» INSTRUCTIONS FOR THE TASK
Take the listing below and output it exactly, with no images.

● ● ● ●

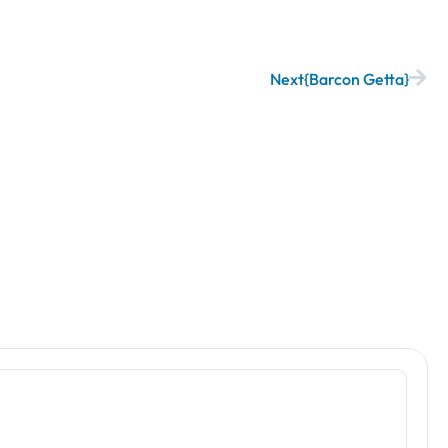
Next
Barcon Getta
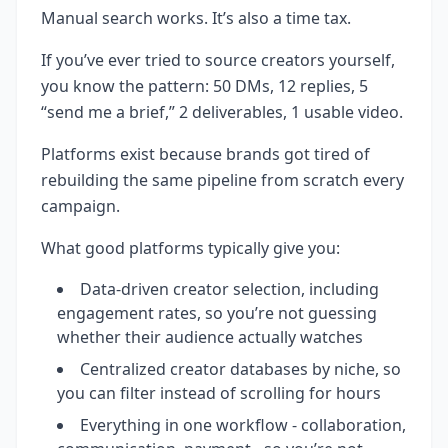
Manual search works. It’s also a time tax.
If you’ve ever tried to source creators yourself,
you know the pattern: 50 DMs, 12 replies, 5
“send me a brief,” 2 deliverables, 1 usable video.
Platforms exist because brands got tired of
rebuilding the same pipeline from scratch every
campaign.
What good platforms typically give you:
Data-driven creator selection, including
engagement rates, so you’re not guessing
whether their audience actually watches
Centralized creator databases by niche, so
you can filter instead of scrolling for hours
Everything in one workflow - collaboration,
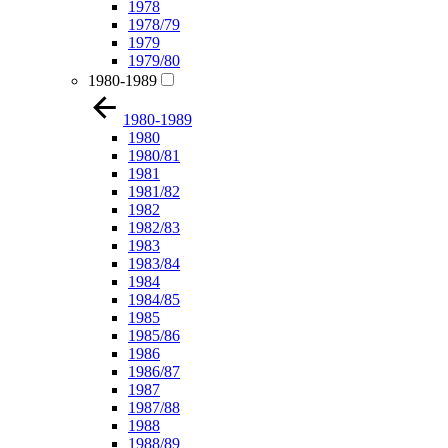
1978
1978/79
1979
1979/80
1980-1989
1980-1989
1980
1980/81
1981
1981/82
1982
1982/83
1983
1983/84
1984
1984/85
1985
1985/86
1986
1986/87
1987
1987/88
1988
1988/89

● ● ● ●

» RESPONSE FOR THIS EXERCISE
Next
Barcon Getta
Manual search works. It’s also a time tax.
If you’ve ever tried to source creators yourself,
you know the pattern: 50 DMs, 12 replies, 5
“send me a brief,” 2 deliverables, 1 usable video.
Platforms exist because brands got tired of
rebuilding the same pipeline from scratch every
campaign.
What good platforms typically give you:
Data-driven creator selection, including
engagement rates, so you’re not guessing
whether their audience actually watches
Centralized creator databases by niche, so
you can filter instead of scrolling for hours
Everything in one workflow - collaboration,
1978
1978/79
1979
1979/80
1980-1989
1980-1989
1980
1980/81
1981
1981/82
1982
1982/83
1983
1983/84
1984
1984/85
1985
1985/86
1986
1986/87
1987
1987/88
1988
1988/89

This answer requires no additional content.